**Task requirements**
Would you copy out each line of the records below that includes the word "قیمت"?

**Material shown**

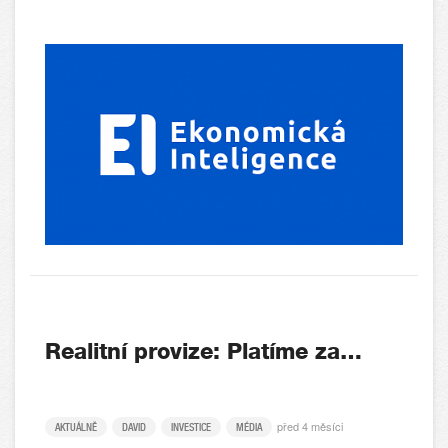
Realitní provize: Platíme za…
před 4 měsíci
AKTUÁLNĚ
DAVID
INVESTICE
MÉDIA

---

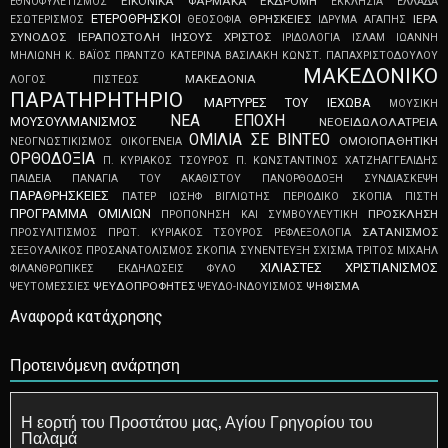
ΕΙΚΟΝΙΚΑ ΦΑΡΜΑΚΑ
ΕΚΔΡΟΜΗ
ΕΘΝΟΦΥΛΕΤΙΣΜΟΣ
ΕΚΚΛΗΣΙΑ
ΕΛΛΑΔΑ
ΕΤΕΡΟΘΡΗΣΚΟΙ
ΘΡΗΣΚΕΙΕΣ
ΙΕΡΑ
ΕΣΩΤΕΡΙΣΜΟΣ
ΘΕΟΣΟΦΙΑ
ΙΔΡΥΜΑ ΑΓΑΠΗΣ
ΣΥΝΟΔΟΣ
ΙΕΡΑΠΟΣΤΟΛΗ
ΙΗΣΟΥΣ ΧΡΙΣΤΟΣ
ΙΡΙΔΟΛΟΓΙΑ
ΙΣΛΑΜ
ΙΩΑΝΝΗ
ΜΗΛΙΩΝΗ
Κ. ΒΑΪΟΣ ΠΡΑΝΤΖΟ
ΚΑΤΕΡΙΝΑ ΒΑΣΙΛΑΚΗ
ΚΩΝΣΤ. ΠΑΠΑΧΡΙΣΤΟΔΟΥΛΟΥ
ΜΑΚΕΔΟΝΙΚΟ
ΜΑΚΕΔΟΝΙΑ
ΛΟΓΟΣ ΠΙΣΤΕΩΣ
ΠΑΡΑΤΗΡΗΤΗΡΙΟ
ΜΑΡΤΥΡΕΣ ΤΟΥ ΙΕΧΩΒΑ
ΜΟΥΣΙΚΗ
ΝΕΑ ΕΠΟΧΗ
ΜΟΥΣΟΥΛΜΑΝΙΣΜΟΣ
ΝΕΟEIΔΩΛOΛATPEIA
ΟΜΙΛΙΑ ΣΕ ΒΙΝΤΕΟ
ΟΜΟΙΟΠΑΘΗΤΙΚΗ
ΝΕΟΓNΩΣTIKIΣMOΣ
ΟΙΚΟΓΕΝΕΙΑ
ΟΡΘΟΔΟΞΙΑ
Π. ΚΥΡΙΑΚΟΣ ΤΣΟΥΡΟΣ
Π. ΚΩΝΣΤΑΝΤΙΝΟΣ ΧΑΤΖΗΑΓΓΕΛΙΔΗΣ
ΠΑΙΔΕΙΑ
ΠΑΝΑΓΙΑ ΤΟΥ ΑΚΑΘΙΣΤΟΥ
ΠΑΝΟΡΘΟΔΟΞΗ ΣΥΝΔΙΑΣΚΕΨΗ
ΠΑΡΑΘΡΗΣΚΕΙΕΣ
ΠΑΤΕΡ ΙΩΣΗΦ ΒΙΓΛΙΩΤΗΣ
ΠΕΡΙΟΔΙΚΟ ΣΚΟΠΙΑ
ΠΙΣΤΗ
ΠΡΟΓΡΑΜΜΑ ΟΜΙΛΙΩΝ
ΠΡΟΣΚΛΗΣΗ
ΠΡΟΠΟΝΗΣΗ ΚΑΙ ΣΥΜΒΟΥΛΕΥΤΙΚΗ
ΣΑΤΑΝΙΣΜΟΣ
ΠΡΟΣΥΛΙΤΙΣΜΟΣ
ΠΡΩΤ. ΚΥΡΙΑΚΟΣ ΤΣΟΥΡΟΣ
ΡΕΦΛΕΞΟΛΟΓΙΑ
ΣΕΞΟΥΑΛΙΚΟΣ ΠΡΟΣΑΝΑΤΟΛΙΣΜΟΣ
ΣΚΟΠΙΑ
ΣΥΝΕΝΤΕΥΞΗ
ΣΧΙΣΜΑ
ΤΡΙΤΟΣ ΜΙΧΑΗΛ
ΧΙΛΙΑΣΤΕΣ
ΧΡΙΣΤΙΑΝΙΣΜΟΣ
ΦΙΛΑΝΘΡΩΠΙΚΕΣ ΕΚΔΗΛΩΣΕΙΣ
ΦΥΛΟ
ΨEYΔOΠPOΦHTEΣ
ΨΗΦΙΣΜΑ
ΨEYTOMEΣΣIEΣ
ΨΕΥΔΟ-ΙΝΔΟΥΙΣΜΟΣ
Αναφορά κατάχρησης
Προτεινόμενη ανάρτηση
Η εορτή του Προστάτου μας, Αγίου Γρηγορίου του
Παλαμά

...

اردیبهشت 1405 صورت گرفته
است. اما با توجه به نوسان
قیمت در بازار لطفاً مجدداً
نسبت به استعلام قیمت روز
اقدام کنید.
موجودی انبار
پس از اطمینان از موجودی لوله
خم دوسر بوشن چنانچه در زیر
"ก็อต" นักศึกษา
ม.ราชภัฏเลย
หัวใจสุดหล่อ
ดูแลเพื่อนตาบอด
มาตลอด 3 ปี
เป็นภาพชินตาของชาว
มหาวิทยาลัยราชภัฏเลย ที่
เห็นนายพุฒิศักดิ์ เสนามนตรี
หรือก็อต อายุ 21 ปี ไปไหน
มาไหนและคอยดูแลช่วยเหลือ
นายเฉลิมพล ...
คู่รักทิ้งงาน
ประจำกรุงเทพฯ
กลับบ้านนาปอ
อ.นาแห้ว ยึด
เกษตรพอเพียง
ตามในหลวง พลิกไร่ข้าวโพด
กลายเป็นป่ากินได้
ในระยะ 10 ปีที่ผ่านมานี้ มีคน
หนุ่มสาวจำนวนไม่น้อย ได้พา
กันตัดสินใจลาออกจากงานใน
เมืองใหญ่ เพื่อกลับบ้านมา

**Result**
قیمت در بازار لطفاً مجدداً
نسبت به استعلام قیمت روز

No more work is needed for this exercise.